Book People Archive

Re: Success with POd's and ebooks?



In a message dated 7/9/2001 8:33:16 AM Central Daylight Time, 
grant@[redacted] writes:

> What is your personal experience?  Anyone pay the rent with POD sales or
> ebook orders?  

No can do. I think your opinion must be well-founded, it matches mine so 
closely. <grin>

Ebooks: I've been doing ebooks on line for eight years. As long as I was 
paying all the online bills out of my own pocket, the visitors came in 
droves. Around a million, all told. As soon as I put a price tag on 
everything to help cover expenses the traffic died to a trickle. I'd be happy 
if I could get my faucets to shut off that completely. A total of five people 
were willing to pay the buck or two I asked. I'm cool with that, though a 
smidgeon disappointed.

POD: I devised a print on demand system a couple years back and started 
offering physical books. My POD system doesn't require a large outlay like, 
say, a Docutech-based system so I have no equipment payments to make. Even 
so, it's not bringing in enough income even to pay the electric bill.
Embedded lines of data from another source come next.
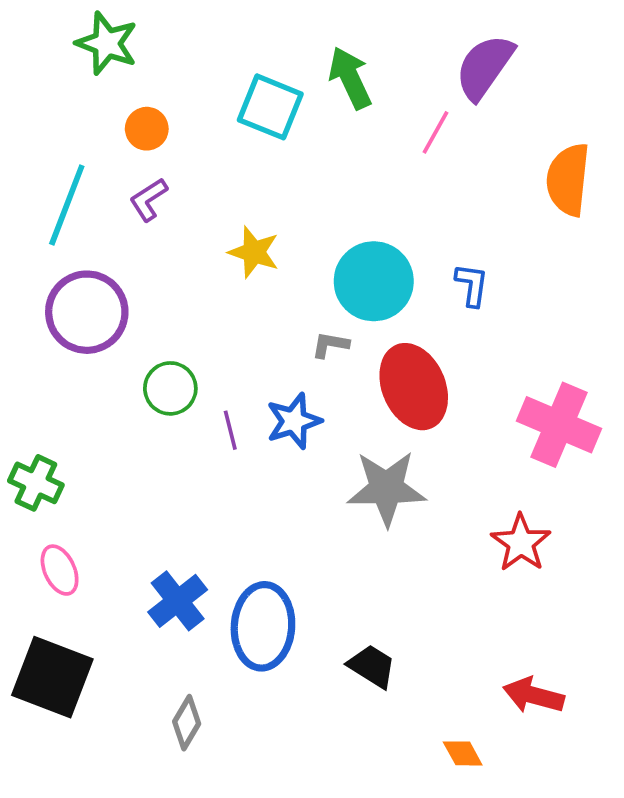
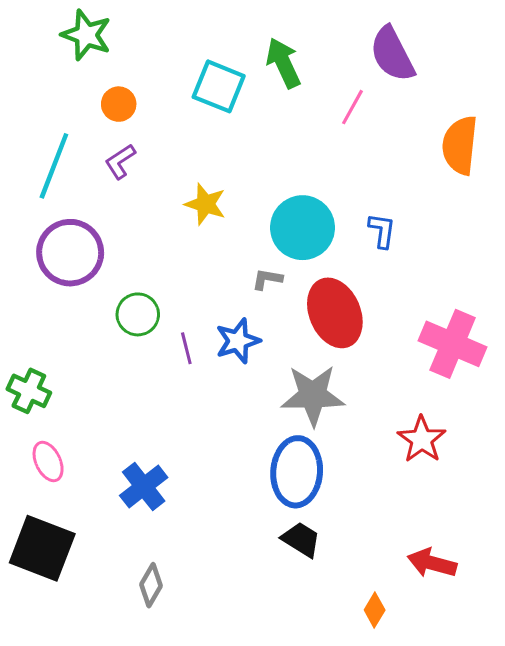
purple semicircle: (485, 67) -> (392, 54), turned -62
blue ellipse: (263, 626) -> (297, 472), moved
orange diamond: (463, 753) -> (375, 610), turned 60

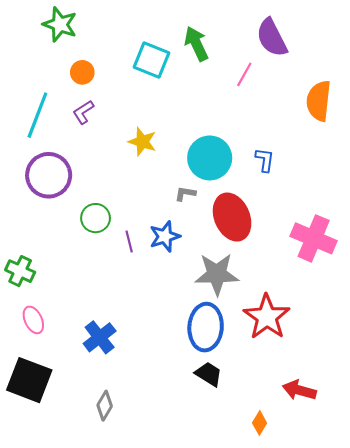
red star: (422, 439) -> (267, 317), moved, size x1.4

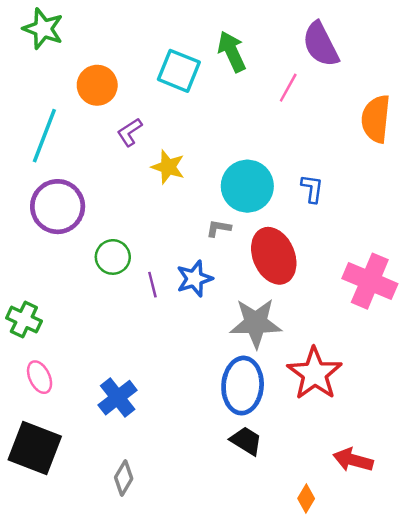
green star: (60, 24) -> (43, 29), moved
orange circle: (82, 72) -> (97, 85), size x1.4
purple L-shape: (83, 112) -> (130, 132), moved

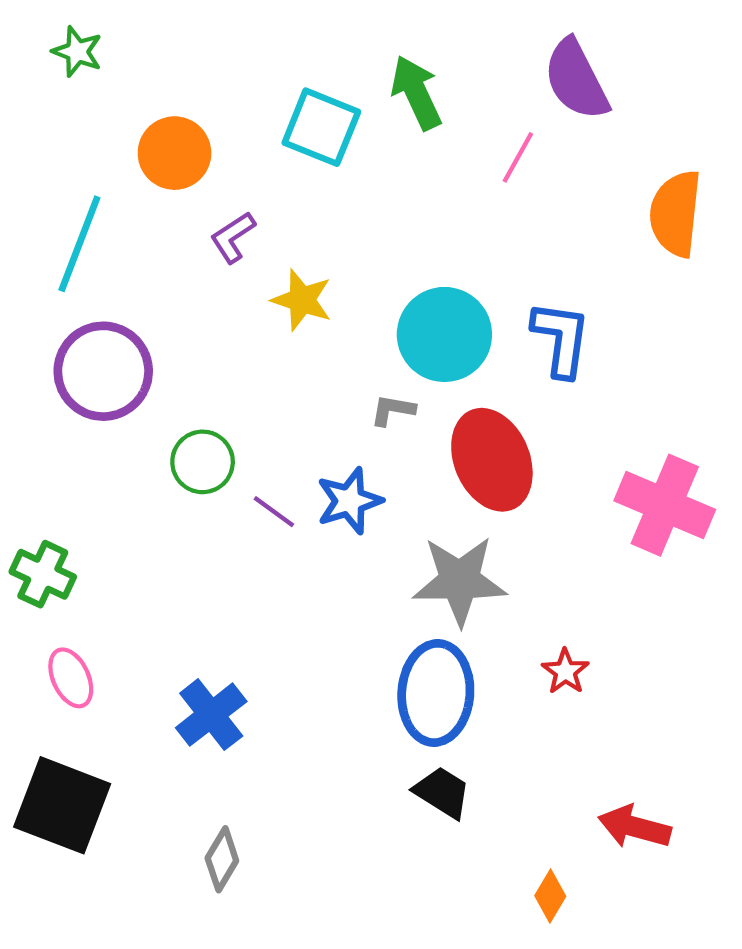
green star: (43, 29) -> (77, 52), size x0.7
blue L-shape: (312, 189) -> (561, 339), size x1.5
purple line: (152, 285) -> (274, 512), turned -40
red star: (315, 374) -> (565, 671), size x0.5

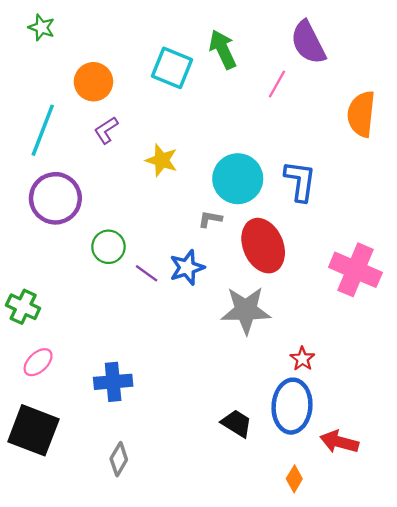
purple L-shape: (233, 237) -> (106, 130), moved
pink ellipse: (71, 678) -> (38, 362), turned 72
blue ellipse: (436, 693) -> (292, 406), moved
blue cross: (211, 715) -> (113, 382), turned 33

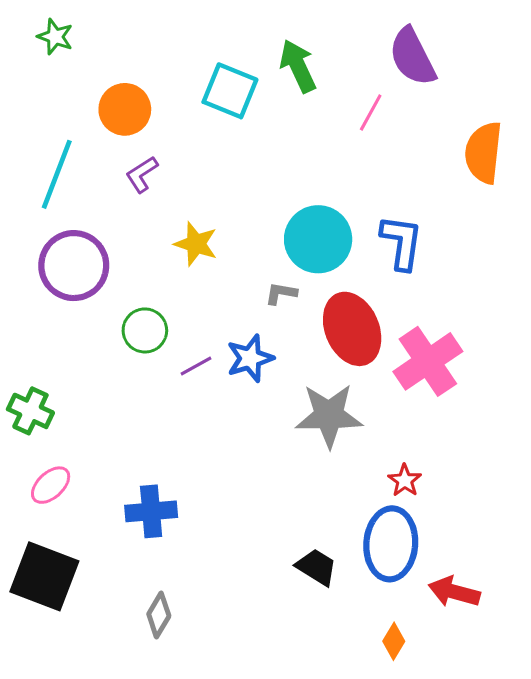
yellow star: (162, 160) -> (196, 244), moved
pink cross: (355, 270) -> (428, 361), moved, turned 33
purple line: (147, 273) -> (196, 366), turned -65

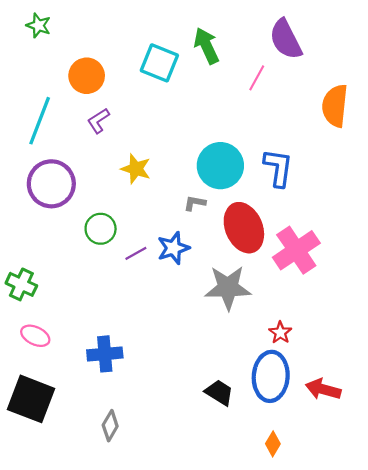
pink ellipse: (51, 485) -> (35, 336), turned 68
red arrow: (454, 592) -> (323, 389), moved

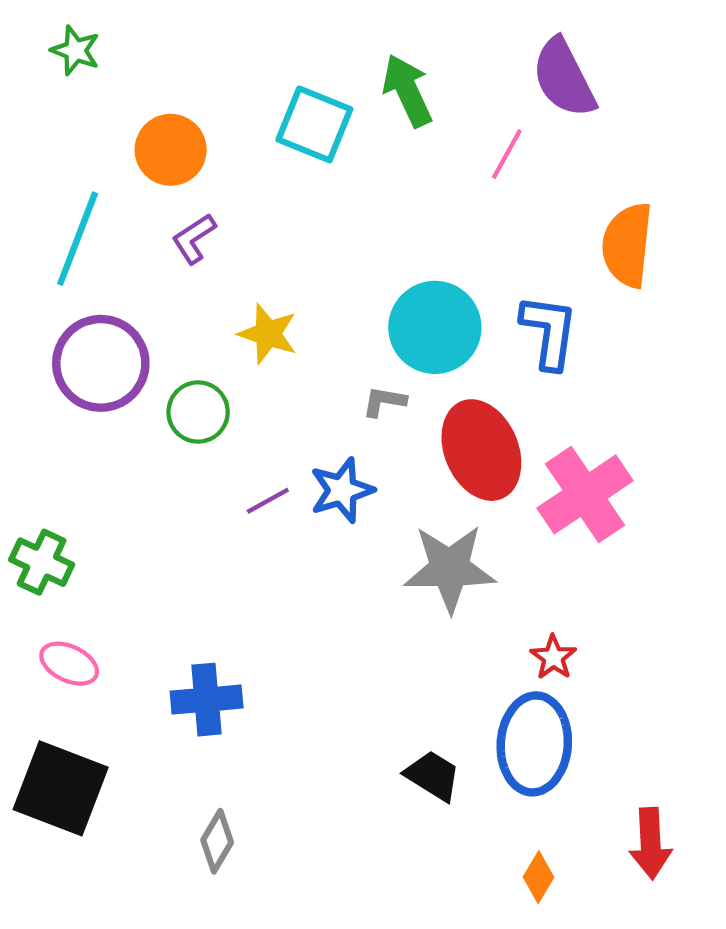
orange semicircle: (335, 106) -> (627, 245), moved
green circle: (101, 229) -> (198, 412), moved
red arrow: (323, 389) -> (651, 843), moved, turned -108

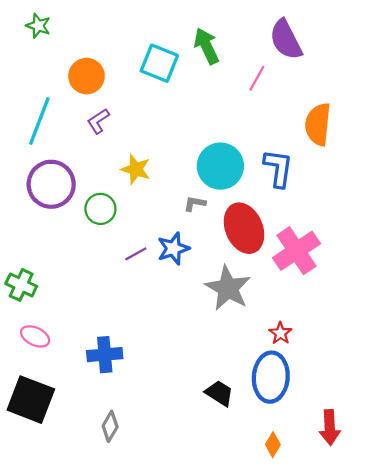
gray star: (450, 568) -> (228, 288), turned 30

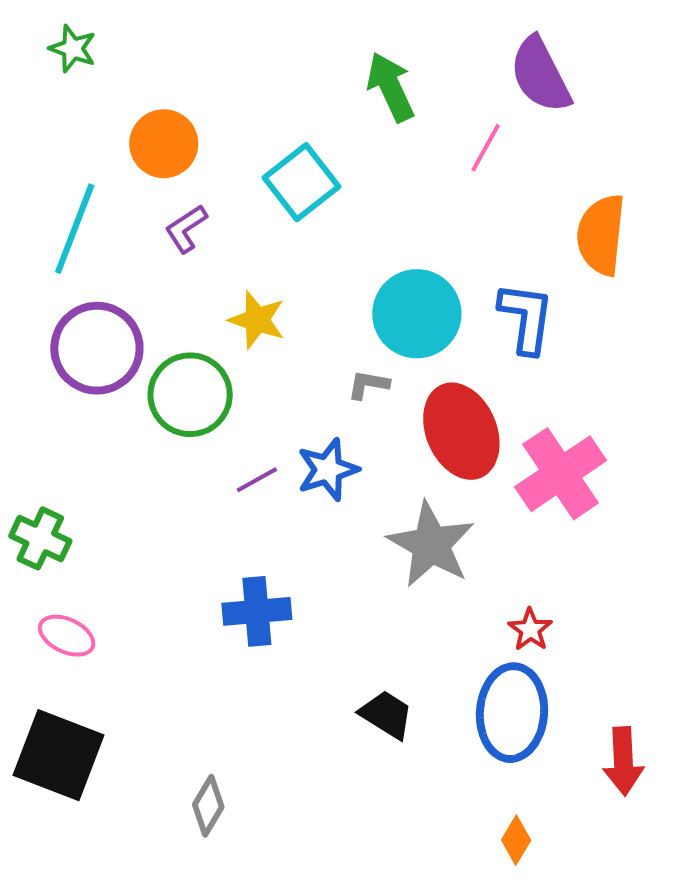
cyan square: (159, 63) -> (301, 182), moved, turned 30
green circle: (100, 209) -> (190, 395), size x1.4
blue cross: (105, 355) -> (257, 611), moved
black trapezoid: (219, 393) -> (386, 715), moved
red arrow: (330, 427) -> (623, 761), moved

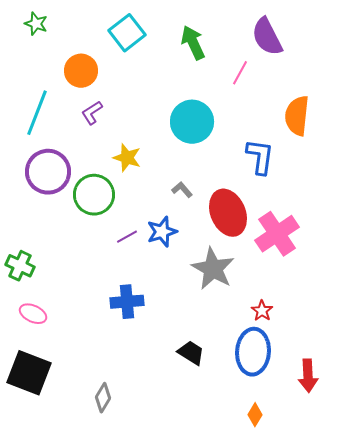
cyan square: (301, 182) -> (127, 33), moved
cyan circle: (417, 314) -> (192, 122), moved
gray L-shape: (368, 385) -> (182, 190), turned 40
Unlike the ebooks, which proved unviable free because of the expense and 
unviable paid because of zero income, I have not given up on POD books. I 
believe the path to profitability there is to find niche markets who want or 
need just 20 to 100 copies of a book to saturate their niche, then sell 
yourself aggressively to those markets. The trick is to find enthusiastic 
buyers. People madly interested in the subject matter. Then to find books 
that feed their rabid lust. So far I have found only one such group (fans 
Harry S. Keeler, an obscure mystery writer) and am busily engaged in printing 
short-run editions of all the appropriate material I can typeset. An upcoming 
article in the Wall Street Journal will touch on this particular little POD 
success story.

I've had a little success in another area -- family histories. Every family 
with a history has an extended family. So these books have a mid-sized but 
very finite buyer pool. Once a family history book sells its 30 to 50 copies, 
it's the end of the line for that title. The first difficulty of this niche 
is that it's hard to get in touch with the individual family historians. The 
next difficulty is getting them to stop using photocopiers and start using a 
keyboard to record their histories. I'm conducting a small-scale test direct 
mailing to genealogy groups in the hope that I'll get enough responses to 
hint that a massive promotional effort may be worthwhile. 

Some things sell. Some things don't. And I seem to pick more of the latter 
than the former, so I sure can't speak with much authority in that area. But 
nothing sells if you don't get the word out.